Spätestens seit 2011 versuchen die Versicherer, den Trend zu drehen. Denn der Preiskrieg bedeutet herbe versicherungstechnische Verluste. Die Gesellschaften geben mehr für Schäden sowie Vertriebs- und Verwaltungskosten aus, als sie an Prämien einnehmen. Das technische Ergebnis ist seit 2008 negativ - auf dem Höhepunkt hat die Branche 2011 ganze 1,6 Milliarden Euro mehr ausgegeben als die 20,9 Milliarden Euro, die sie an Prämien einnahm. 2012 betrug das Negativsaldo immer noch rund 260 Millionen Euro.

Eigentlich hatten die Gesellschaften für 2013 fest mit einem positiven technischen Ergebnis gerechnet. "Doch diese Hoffnung hat der Hagel zerschlagen", sagt Pickel von der Hannover Rück. Allein bei der HUK-Coburg, nach Stückzahl der Marktführer, sorgten die Eiskristalle für Schäden von knapp 100 Millionen Euro.

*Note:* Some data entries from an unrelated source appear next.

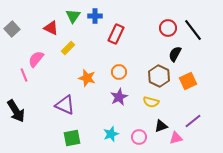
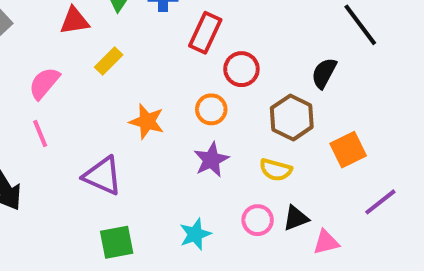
red triangle: (51, 28) -> (74, 21), turned -35
red circle: (168, 28) -> (241, 69), moved
pink line: (24, 75) -> (40, 134), moved
orange square: (188, 81) -> (348, 150), moved
purple line: (193, 121) -> (380, 202), moved
pink circle: (139, 137) -> (258, 220), moved

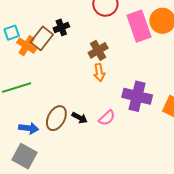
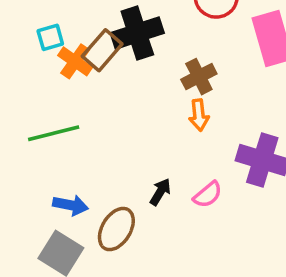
black cross: (61, 27) -> (137, 33), size x1.8
brown ellipse: (56, 118) -> (116, 229), moved
black arrow: (80, 118) -> (160, 192), turned -91

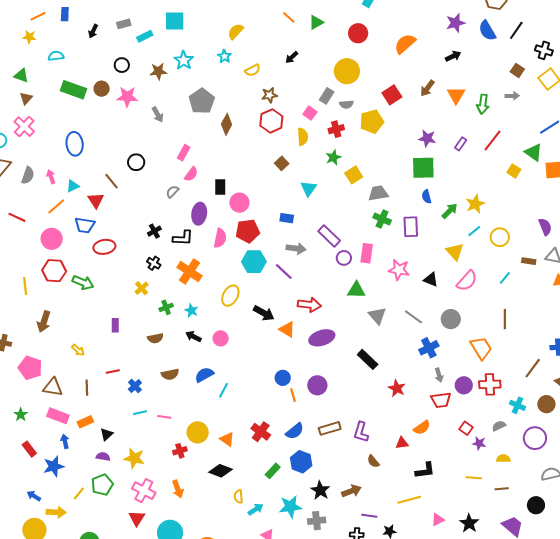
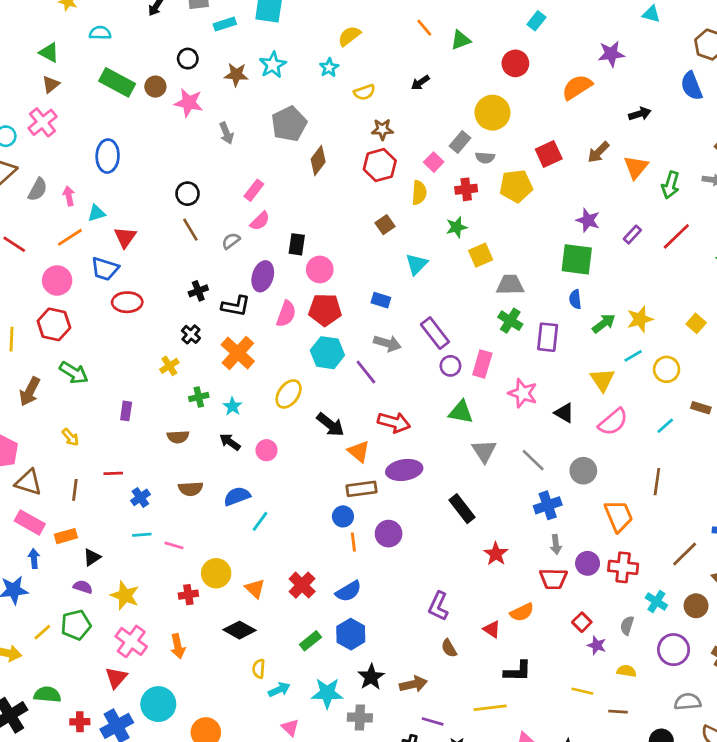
purple star: (456, 23) -> (611, 54), moved
yellow square: (514, 171) -> (696, 323), moved
brown line: (111, 181) -> (190, 230), moved
green arrow: (83, 283) -> (74, 373), moved
gray semicircle: (499, 426) -> (627, 626), turned -56
brown rectangle: (330, 428) -> (362, 489), moved
red triangle: (402, 443) -> (492, 629), turned 32

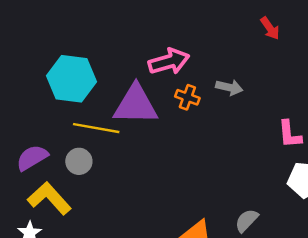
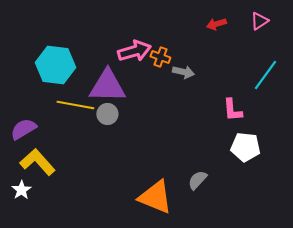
red arrow: (270, 28) -> (216, 24), turned 108
orange cross: (187, 97) -> (160, 57), moved
gray circle: (79, 161) -> (107, 114), moved

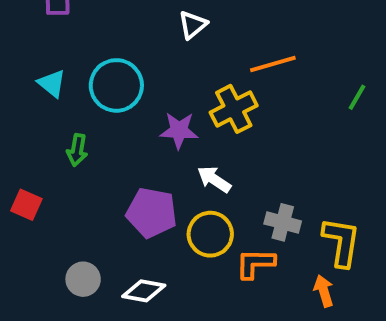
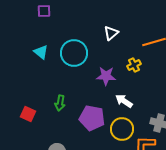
white triangle: (193, 25) -> (111, 33), moved
yellow cross: (234, 109) -> (134, 65), size x0.6
green arrow: (77, 150) -> (60, 103), moved

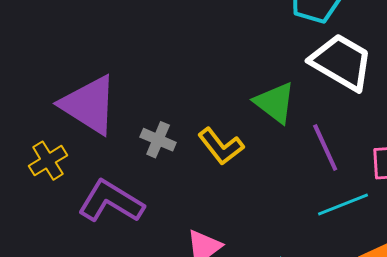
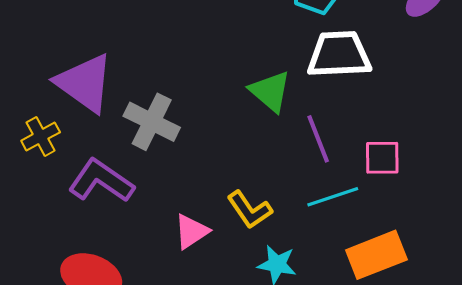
white trapezoid: (341, 62) -> (339, 54), turned -36
gray cross: (158, 140) -> (152, 122), size x1.6
yellow L-shape: (221, 146) -> (250, 210), moved

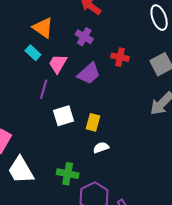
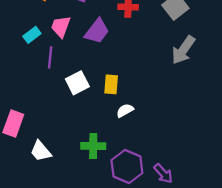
cyan rectangle: (33, 53) -> (32, 35), moved, turned -70
white trapezoid: (21, 170) -> (41, 151), size x0.7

Außerdem werden die Autoversicherer von den niedrigen Zinsen gebeutelt. Denn die Kapitalanlagen in der Autoversicherung sind außergewöhnlich hoch - schließlich müssen die Versicherer für lang laufende Leistungen an Unfallopfer Vorsorge treffen. Die Zinsen aus diesen Kapitalanlagen gehen zwar nicht in die technische Rechnung ein, sind aber für die Ergebnisse der Versicherer dennoch sehr wichtig. Jahrelang haben viele Gesellschaften trotz versicherungstechnischer Verluste betriebswirtschaftlich gut verdient. Doch wegen der niedrigen Zinsen ist das heute kaum möglich. "Die Investmenterträge bleiben auf lange Sicht auf niedrigem Niveau", warnt Rückversicherer Pickel.

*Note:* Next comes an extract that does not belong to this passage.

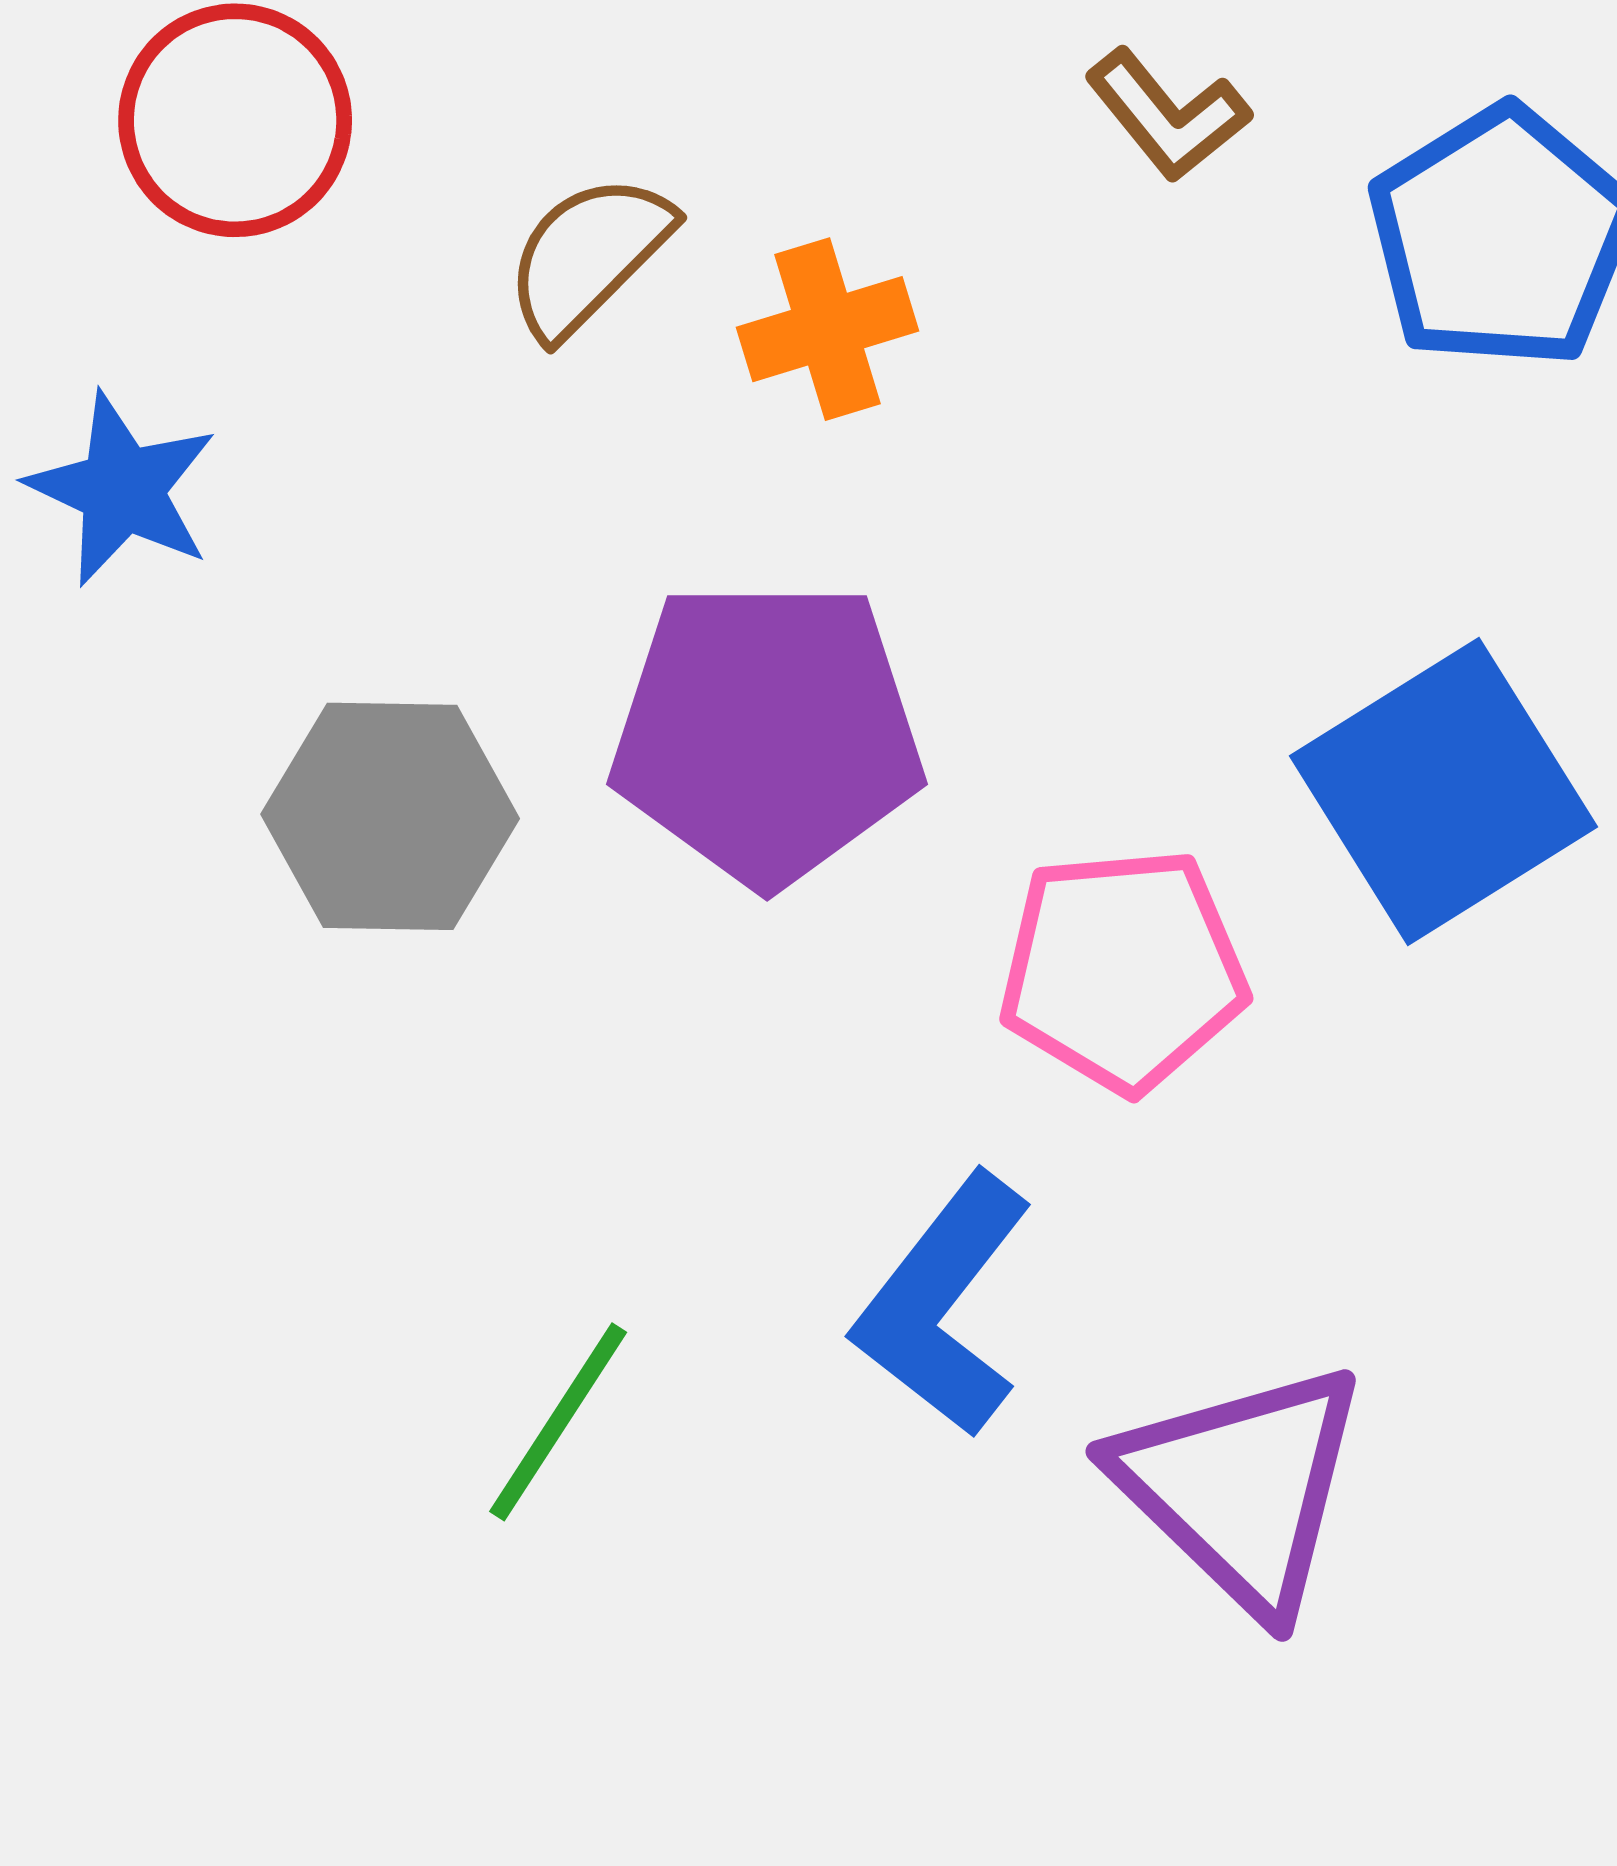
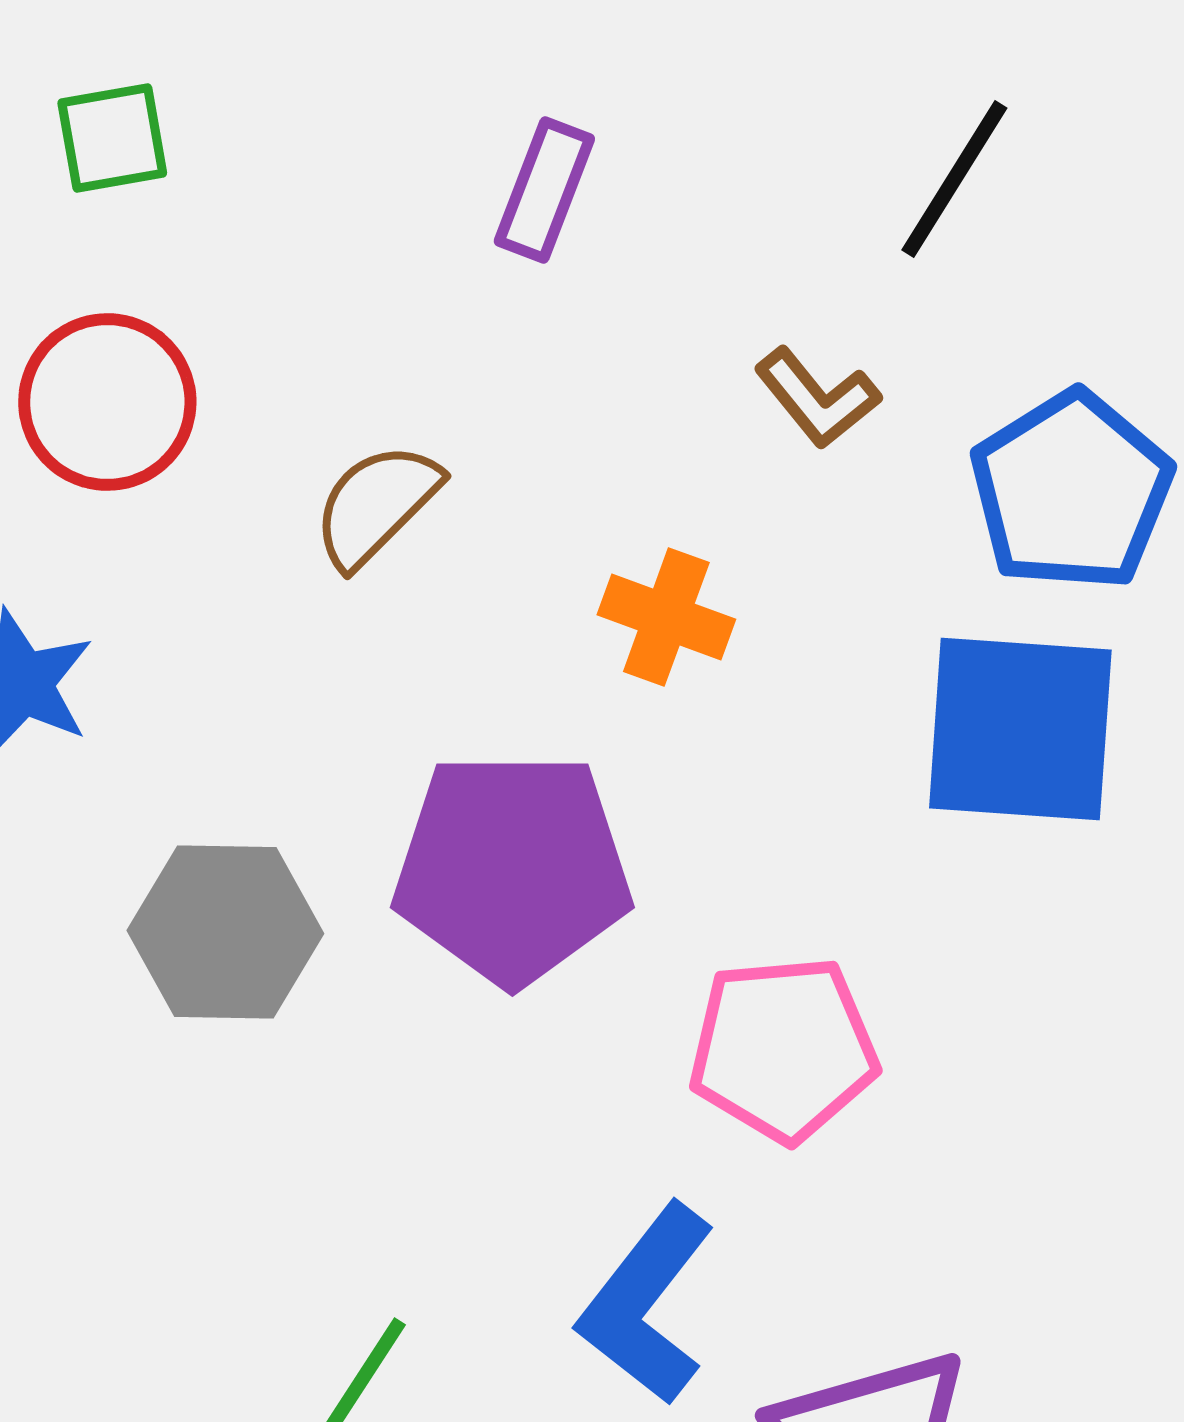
orange cross: (827, 329) -> (666, 617), moved, turned 37
blue square: (1443, 791) -> (1020, 729), moved, turned 36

Kommen die Kampfpreise zurück?

Innerhalb der Konzerne gibt es keine Ausgleichsmöglichkeiten mehr. Früher ließen sich die Autoversicherer gerne von ihren Schwestergesellschaften unter die Arme greifen, vor allem den Lebensversicherern. Die subventionierten still und leise über die Kostenverteilung für die EDV und andere Segmente die wettbewerbsintensive Autoversicherung. Doch damit es vorbei - die Lebensversicherer haben genug eigene Probleme. Heute wird eher umgekehrt subventioniert.

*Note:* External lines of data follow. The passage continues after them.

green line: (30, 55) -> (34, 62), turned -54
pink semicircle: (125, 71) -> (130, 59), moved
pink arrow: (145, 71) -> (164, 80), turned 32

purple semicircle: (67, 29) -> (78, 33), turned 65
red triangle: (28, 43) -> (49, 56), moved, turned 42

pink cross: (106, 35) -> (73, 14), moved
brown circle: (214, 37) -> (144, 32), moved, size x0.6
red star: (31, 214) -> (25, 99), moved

Deshalb drängen Konzernchefs ihre Autoversicherer zu Preiserhöhungen. Gleichzeitig werden sie angehalten, möglichst keine Kunden zu verlieren. Doch das ist sehr schwierig.

Nach den Erfahrungen der vergangenen Jahre ist es deshalb gut möglich, dass ein Versicherer die Nerven verliert und wieder mit Kampfpreisen antritt, ehe sein Marktanteil von der Konkurrenz zerrupft wird.